Saved data entries:
____

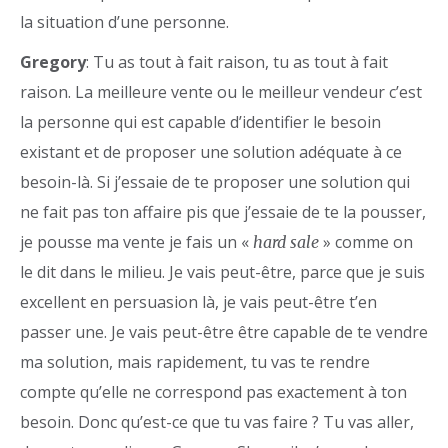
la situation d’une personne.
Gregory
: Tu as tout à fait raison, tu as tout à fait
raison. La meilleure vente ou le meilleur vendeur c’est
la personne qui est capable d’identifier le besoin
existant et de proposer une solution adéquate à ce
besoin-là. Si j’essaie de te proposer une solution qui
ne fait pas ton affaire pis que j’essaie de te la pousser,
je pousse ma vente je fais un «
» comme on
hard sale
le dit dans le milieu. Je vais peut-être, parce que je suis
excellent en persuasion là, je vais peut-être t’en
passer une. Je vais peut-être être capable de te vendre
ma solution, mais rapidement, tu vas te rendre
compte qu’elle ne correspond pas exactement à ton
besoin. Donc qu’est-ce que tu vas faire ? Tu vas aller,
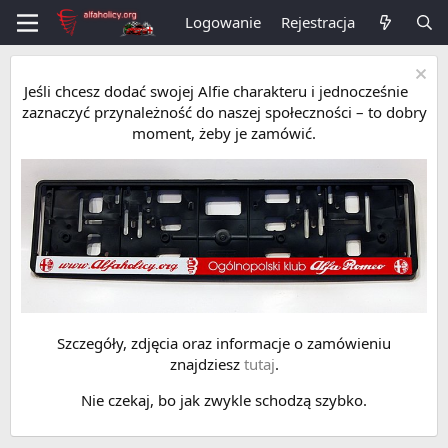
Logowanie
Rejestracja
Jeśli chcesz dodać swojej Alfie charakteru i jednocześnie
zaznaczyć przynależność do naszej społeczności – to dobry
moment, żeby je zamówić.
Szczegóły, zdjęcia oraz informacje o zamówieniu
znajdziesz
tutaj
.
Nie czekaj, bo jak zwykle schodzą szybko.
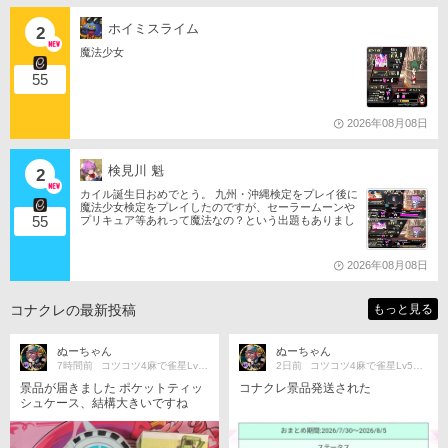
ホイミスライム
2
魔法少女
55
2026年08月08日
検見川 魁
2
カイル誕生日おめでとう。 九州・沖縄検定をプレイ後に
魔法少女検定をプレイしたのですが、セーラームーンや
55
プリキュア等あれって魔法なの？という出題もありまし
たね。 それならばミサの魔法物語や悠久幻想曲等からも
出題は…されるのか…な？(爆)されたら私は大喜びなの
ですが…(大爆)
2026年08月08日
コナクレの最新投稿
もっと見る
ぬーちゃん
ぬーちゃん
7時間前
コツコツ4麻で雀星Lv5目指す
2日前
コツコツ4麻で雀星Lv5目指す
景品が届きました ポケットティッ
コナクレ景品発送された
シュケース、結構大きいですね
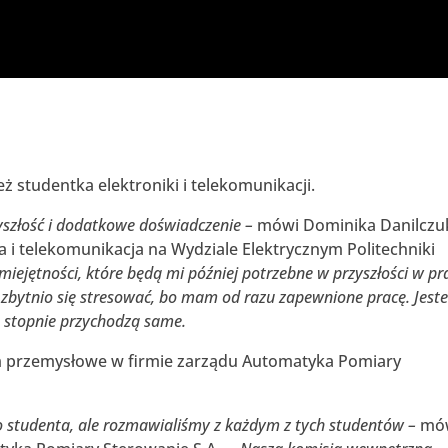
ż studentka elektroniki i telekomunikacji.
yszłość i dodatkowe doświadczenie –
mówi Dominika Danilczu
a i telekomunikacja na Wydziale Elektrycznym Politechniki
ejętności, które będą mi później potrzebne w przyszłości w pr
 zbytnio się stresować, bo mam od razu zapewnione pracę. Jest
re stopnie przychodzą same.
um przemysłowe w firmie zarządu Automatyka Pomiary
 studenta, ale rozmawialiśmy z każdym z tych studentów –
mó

____

Exercise brief:
From the records above, return exactly the lines running from the one that contains "Rejestracja" down to the one that contains "シュケース、結構大きいですね", both included, without any pictures.

Solution below:
Rejestracja
Jeśli chcesz dodać swojej Alfie charakteru i jednocześnie
zaznaczyć przynależność do naszej społeczności – to dobry
moment, żeby je zamówić.
Szczegóły, zdjęcia oraz informacje o zamówieniu
znajdziesz
tutaj
.
Nie czekaj, bo jak zwykle schodzą szybko.
ホイミスライム
2
魔法少女
55
2026年08月08日
検見川 魁
2
カイル誕生日おめでとう。 九州・沖縄検定をプレイ後に
魔法少女検定をプレイしたのですが、セーラームーンや
55
プリキュア等あれって魔法なの？という出題もありまし
たね。 それならばミサの魔法物語や悠久幻想曲等からも
出題は…されるのか…な？(爆)されたら私は大喜びなの
ですが…(大爆)
2026年08月08日
コナクレの最新投稿
もっと見る
ぬーちゃん
ぬーちゃん
7時間前
コツコツ4麻で雀星Lv5目指す
2日前
コツコツ4麻で雀星Lv5目指す
景品が届きました ポケットティッ
コナクレ景品発送された
シュケース、結構大きいですね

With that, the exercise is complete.